I've only now settled on belief as the explanation as to why that was. Initially, when I told myself this today, I quickly rebuffed the idea. I think I just felt very early on that it felt too trite to suggest that the only separating factor between my initial states of panic/confusion and then my states of understanding was belief, but this evening, against my better attempts to dispel the notion, I’ve found some reason to justify it.
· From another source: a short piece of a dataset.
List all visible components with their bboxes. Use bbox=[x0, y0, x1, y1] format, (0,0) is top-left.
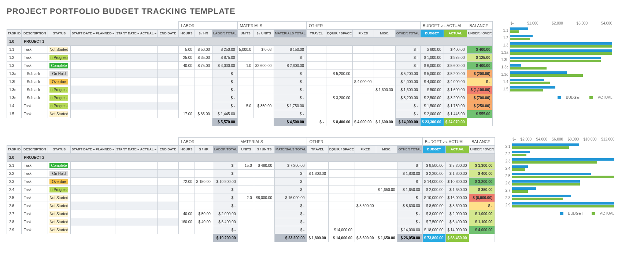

Apart from the time I’m writing code in a day, sometimes I also find myself doing something technical. “The modem isn’t working”, “My mum’s email client isn’t receiving emails”, or “She’s having some difficulty formatting her Word document in a certain way”. Sometimes the tasks are very open-ended too, and I often don’t even know the answer at first go. Outside switching it on and off, I can’t always initially tell you why the modem isn’t working. I’m also no better at MS Word than the average user and if I’m not clicking the send button on mail clients, there’s not a lot I know about them. Yet time and time again, I find it. I somehow click something or stumble across something and then the problem goes away. In those areas, I don’t think my technical ability far surpasses my mother’s. It just feels like I’ve come to back myself to figure things out, even when the beginning is initially confusing. In these areas, I suppose what sometimes separates my mum and me is that my head subconsciously believes that the issue at hand has a remedy, and just knowing that there’s a solution somewhere pushes me to find it.

I believe the hack is just about getting comfortable with the initial blur and being energised relentlessly by the understanding that the solution is somewhere under your nose, though momentarily obscure.